NEW YORK (Reuters) - Twitter has fixed a security flaw on its popular social media website after a cyber attack earlier on Tuesday sent some users to Japanese porn websites.
Twitter, which allows users to broadcast short messages of 140 characters or fewer, was flooded with tweets by users who complained on the homepage under such topic headings as “Twitter got hacked.”
It said that no user information was compromised.
A tweet from Twitter’s safety chief at around 10:30 a.m. EDT said the attack had been “fully patched” and that hackers could no longer exploit the flaw. “We don’t believe any user info was compromised.”
Twitter’s website was hijacked on Tuesday by users who exploited a security flaw that allowed messages to pop up and third-party websites to open when a user moved his or her mouse over a link, according to security technology company Sophos.
Sophos, which has no formal business relationship with Twitter, said the messages had spread without users’ consent.
“It was pretty bad — we saw it hitting thousands of people a minute,” said Graham Cluley, a Sophos technology consultant who was not involved in fixing Tuesday’s problem. “The worst we saw was it was redirecting some users to a Japanese porn site.”
Such security glitches make some users about the safety of popular social media sites like Twitter and Facebook.

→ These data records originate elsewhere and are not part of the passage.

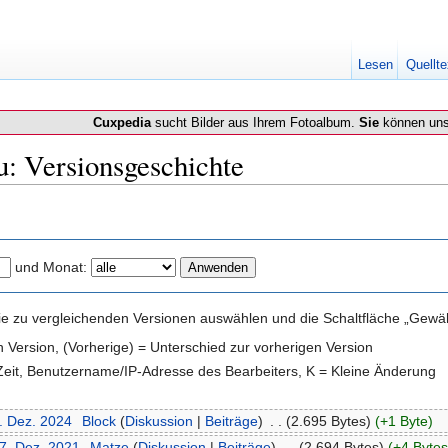
Lesen
Quellte
Cuxpedia
sucht Bilder aus Ihrem Fotoalbum.
Sie
können uns
u: Versionsgeschichte
und Monat:
e zu vergleichenden Versionen auswählen und die Schaltfläche „Gewähl
en Version, (Vorherige) = Unterschied zur vorherigen Version
 Zeit, Benutzername/IP-Adresse des Bearbeiters, K = Kleine Änderung
7. Dez. 2024
‎
Block
(
Diskussion
|
Beiträge
)
‎
. .
(2.695 Bytes)
(+1 Byte)
27. Dez. 2021
‎
Matze
(
Diskussion
|
Beiträge
)
‎
. .
(2.694 Bytes)
(+4 Bytes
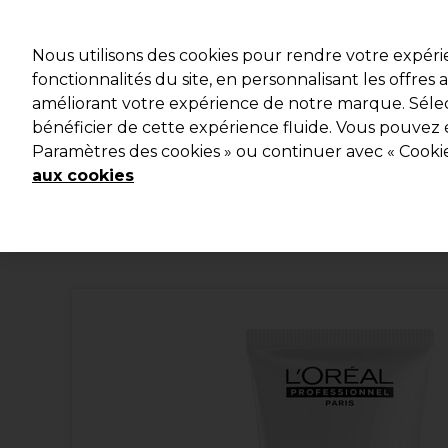
Profitez d
Nous utilisons des cookies pour rendre votre expér
fonctionnalités du site, en personnalisant les offres
améliorant votre expérience de notre marque. Sélec
Marques
Bons plans
Coiffure
Electro et Matériel
bénéficier de cette expérience fluide. Vous pouvez 
Paramètres des cookies » ou continuer avec « Cooki
Livraison et délais
lire la suite
aux cookies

Both sites have been attacked in the past. The ability of users to share easily videos, photos and other content also makes it easy to spread computer viruses in a short time.
Twitter had reported a security flaw in April 2009, which it fixed at the time after several attacks.
Cluley said Twitter should have higher security measures on its website.
“It should have been easy to stop this in the first place,” said Cluley.
Users of third-party Twitter applications like TweetDeck and Twhirl appear not to have been affected by the flaw.
Four-year-old Twitter has more than 145 million users and is now signing up an average of 370,000 new users a day.
It increasingly challenges established Web giants Yahoo Inc and Google Inc for consumers’ online time.